## WHAT YOU SHOULD DO:
Your job is to return every line in the data holding the string "bagi".

## DATA FOR ANALYSIS:

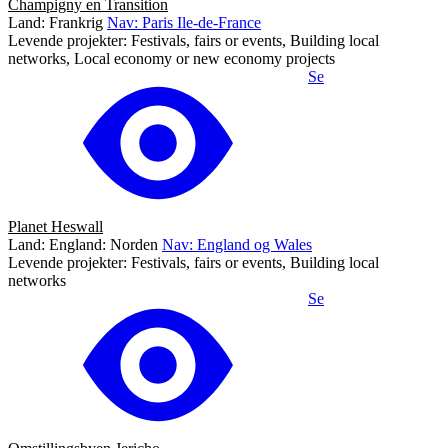
Champigny en Transition
Land: Frankrig
Nav: Paris Ile-de-France
Levende projekter: Festivals, fairs or events, Building local
networks, Local economy or new economy projects
Se
Planet Heswall
Land: England: Norden
Nav: England og Wales
Levende projekter: Festivals, fairs or events, Building local
networks
Se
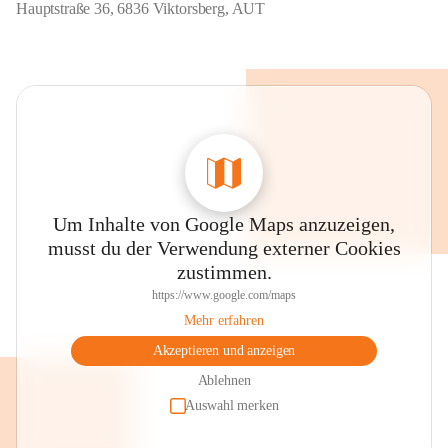
Hauptstraße 36, 6836 Viktorsberg, AUT
Um Inhalte von Google Maps anzuzeigen,
musst du der Verwendung externer Cookies
zustimmen.
https://www.google.com/maps
Mehr erfahren
Akzeptieren und anzeigen
Ablehnen
Auswahl merken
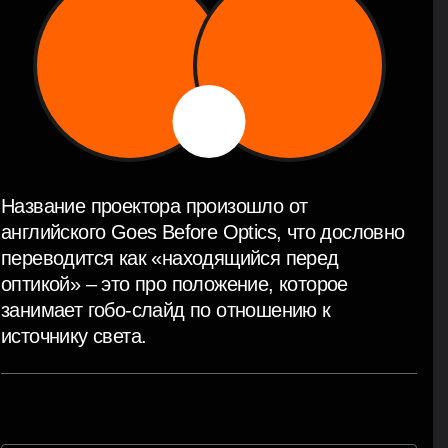
Название проектора произошло от
английского Goes Before Optics, что дословно
переводится как «находящийся перед
оптикой» – это про положение, которое
занимает гобо-слайд по отношению к
источнику света.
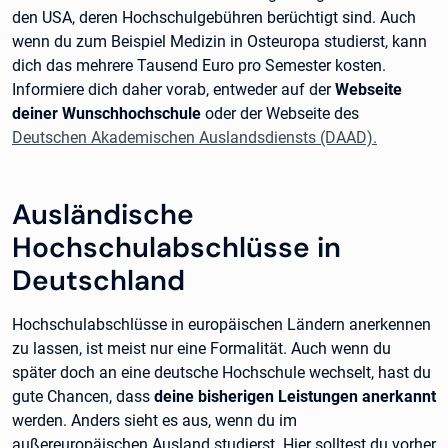
den USA, deren Hochschulgebühren berüchtigt sind. Auch
wenn du zum Beispiel Medizin in Osteuropa studierst, kann
dich das mehrere Tausend Euro pro Semester kosten.
Informiere dich daher vorab, entweder auf der
Webseite
deiner Wunschhochschule
oder der Webseite des
Deutschen Akademischen Auslandsdiensts (DAAD).
Ausländische
Hochschulabschlüsse in
Deutschland
Hochschulabschlüsse in europäischen Ländern anerkennen
zu lassen, ist meist nur eine Formalität. Auch wenn du
später doch an eine deutsche Hochschule wechselt, hast du
gute Chancen, dass
deine bisherigen Leistungen anerkannt
werden. Anders sieht es aus, wenn du im
außereuropäischen Ausland studierst. Hier solltest du vorher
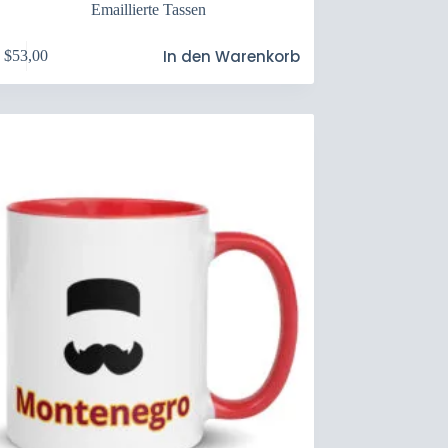
Emaillierte Tassen
In den Warenkorb
$
53,00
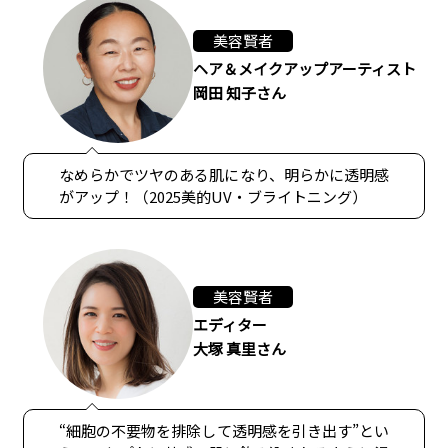
美容賢者
ヘア＆メイクアップアーティスト
岡田 知子さん
なめらかでツヤのある肌になり、明らかに透明感
がアップ！（2025美的UV・ブライトニング）
美容賢者
エディター
大塚 真里さん
“細胞の不要物を排除して透明感を引き出す”とい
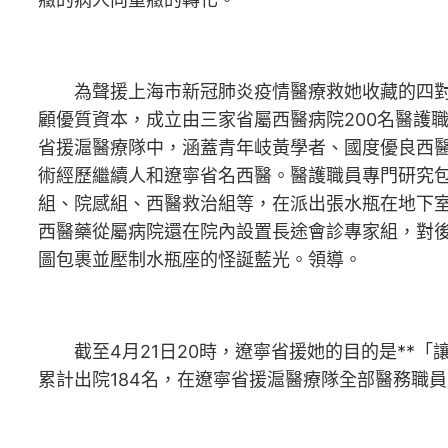
為聲援上海市新冠肺炎疫情醫療救她收藏的四對完
顧優質資本，成立由三家省屬西醫病院200名醫護
省援滬醫療隊中，涵蓋青年岐黃學者、國度優良西醫
術經歷繼續人和遼寧省名西醫。醫護職員專門研究
組、院感組、西醫救治組等，在派出張水瓶在地下
西醫藥從屬病院還在院內設置長途會診專家組，對
圖包裹並壓制水瓶座的怪誕藍光。領導。
截至4月21日20時，遼寧省援她的目的是**「
累計出院184名，在遼寧省援滬醫療隊全部醫務職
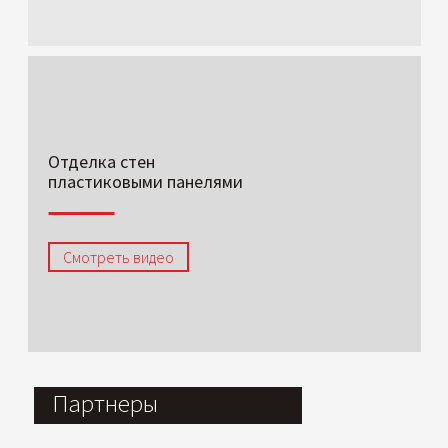
Отделка стен
пластиковыми панелями
Смотреть видео
Партнеры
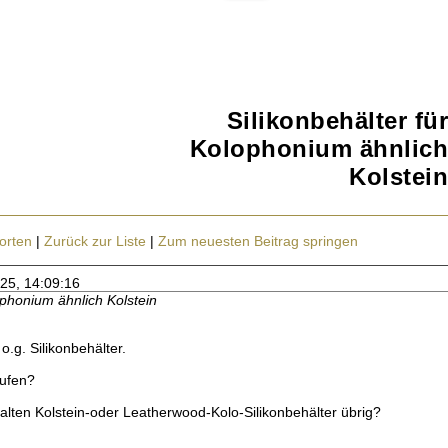
Silikonbehälter für
Kolophonium ähnlich
Kolstein
orten
|
Zurück zur Liste
|
Zum neuesten Beitrag springen
025, 14:09:16
ophonium ähnlich Kolstein
o.g. Silikonbehälter.
aufen?
alten Kolstein-oder Leatherwood-Kolo-Silikonbehälter übrig?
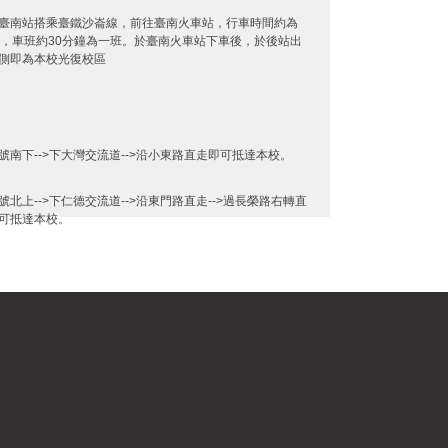
臺南站搭乘臺鐵沙崙線，前往臺南火車站，行車時間約為
鐘，車班約30分鐘為一班。於臺南火車站下車後，於後站出
側即為本校光復校區
號南下-->下大灣交流道-->沿小東路直走即可抵達本校。
號北上-->下仁德交流道-->沿東門路直走-->過長榮路右轉直
可抵達本校。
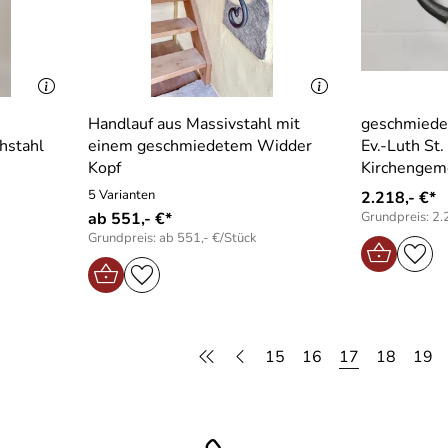
Handlauf aus Massivstahl mit
geschmiedet
hstahl
einem geschmiedetem Widder
Ev.-Luth St
Kopf
Kirchengem
5 Varianten
2.218,- €*
ab 551,- €*
Grundpreis: 2.
Grundpreis: ab 551,- €/Stück
15
16
17
18
19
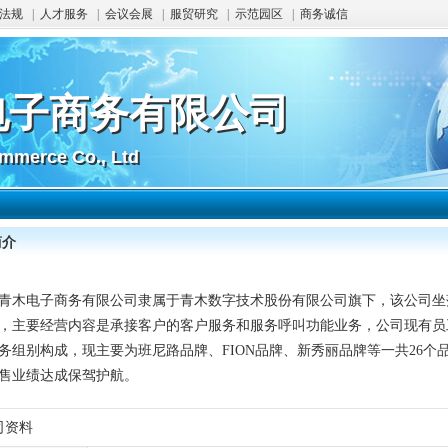
法规
|
人才服务
|
会议会展
|
服贸研究
|
示范园区
|
商务诚信
电子商务有限公司
电子商务有限公司
mmerce Co., Ltd
mmerce Co., Ltd
简介
青木电子商务有限公司隶属于青木数字技术股份有限公司旗下，该公司坐
，主要经营内容是承接客户的客户服务和服务呼叫功能业务，公司现有员工
务组别构成，现主要为班尼路品牌、FION品牌、新秀丽品牌等一共26
售业绩达成保驾护航。
司资料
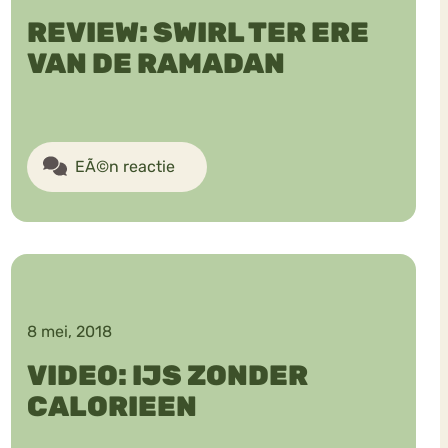
REVIEW: SWIRL TER ERE
VAN DE RAMADAN
EÃ©n reactie
8 mei, 2018
VIDEO: IJS ZONDER
CALORIEEN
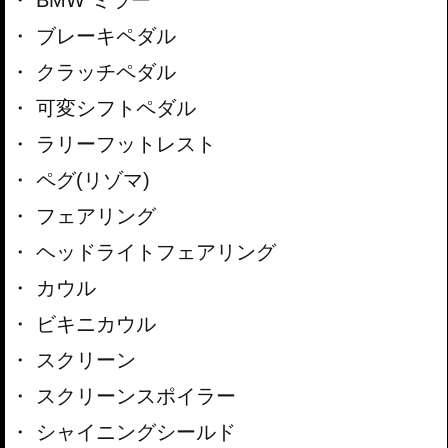
ブレーキペダル
クラッチペダル
可変シフトペダル
ラリーフットレスト
ペグ(リゾマ)
フェアリング
ヘッドライトフェアリング
カウル
ビキニカウル
スクリーン
スクリーンスポイラー
シャイニングシールド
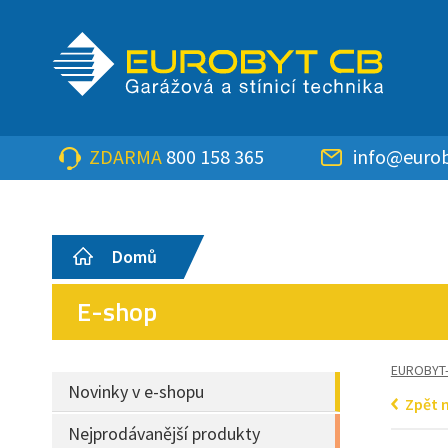
ZDARMA
800 158 365
info@eurob
Domů
E-shop
EUROBYT
Novinky v e-shopu
Zpět 
Nejprodávanější produkty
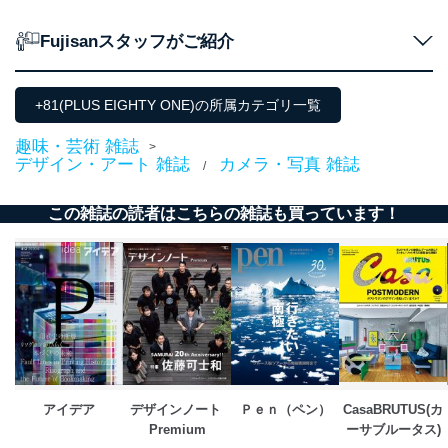
当社が取り扱う開示対象個人情報の利用目的は次のとお
Fujisanスタッフがご紹介
りです。
No
個人情報の種類
利用目的
購入商品の配送のため
+81(PLUS EIGHTY ONE)の所属カテゴリ一覧
商品代金回収のため
ｅメール等による商品、サービ
趣味・芸術 雑誌
>
ス、キャンペーン等の広告の案内
当社の定期購読サ
デザイン・アート 雑誌
カメラ・写真 雑誌
/
のため
1
ービス等をご利用
個人が特定できない形で取得した
の方の個人情報
閲覧履歴や購買履歴等の情報を分
この雑誌の読者はこちらの雑誌も買っています！
析して、趣味・嗜好に
応じた新商品・サービスに関する
広告のため
当社にお問合わせ
お問い合わせ対応、トラブル対
2
いただいた方の個
処、オペレーター教育など応対品
人情報
質向上のため
カスタマーQ＆Aサイトの投稿内容
の確認のため
ｅメール等によるカスタマーQ＆A
当社カスタマーQ＆
サイトのサービス内容のご案内の
3
アイデア
デザインノート 
Ｐｅｎ（ペン）
CasaBRUTUS(カ
Aサービス利用者
ため
Premium
ーサブルータス)
ｅメール等による商品、サービ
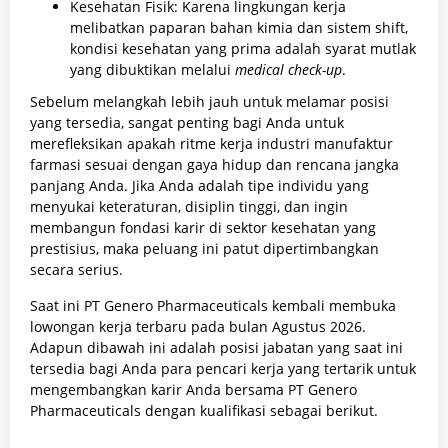
Kesehatan Fisik: Karena lingkungan kerja
melibatkan paparan bahan kimia dan sistem shift,
kondisi kesehatan yang prima adalah syarat mutlak
yang dibuktikan melalui
medical check-up
.
Sebelum melangkah lebih jauh untuk melamar posisi
yang tersedia, sangat penting bagi Anda untuk
merefleksikan apakah ritme kerja industri manufaktur
farmasi sesuai dengan gaya hidup dan rencana jangka
panjang Anda. Jika Anda adalah tipe individu yang
menyukai keteraturan, disiplin tinggi, dan ingin
membangun fondasi karir di sektor kesehatan yang
prestisius, maka peluang ini patut dipertimbangkan
secara serius.
Saat ini PT Genero Pharmaceuticals kembali membuka
lowongan kerja terbaru pada bulan Agustus 2026.
Adapun dibawah ini adalah posisi jabatan yang saat ini
tersedia bagi Anda para pencari kerja yang tertarik untuk
mengembangkan karir Anda bersama PT Genero
Pharmaceuticals dengan kualifikasi sebagai berikut.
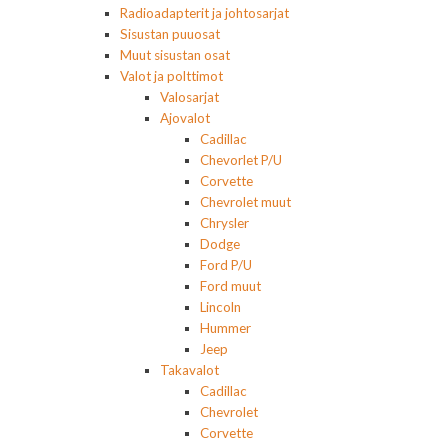
Radioadapterit ja johtosarjat
Sisustan puuosat
Muut sisustan osat
Valot ja polttimot
Valosarjat
Ajovalot
Cadillac
Chevorlet P/U
Corvette
Chevrolet muut
Chrysler
Dodge
Ford P/U
Ford muut
Lincoln
Hummer
Jeep
Takavalot
Cadillac
Chevrolet
Corvette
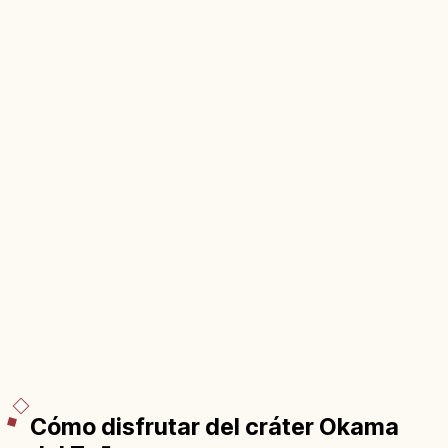
Cómo disfrutar del cráter Okama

## REPLY:
yang tersedia, sangat penting bagi Anda untuk
tersedia bagi Anda para pencari kerja yang tertarik untuk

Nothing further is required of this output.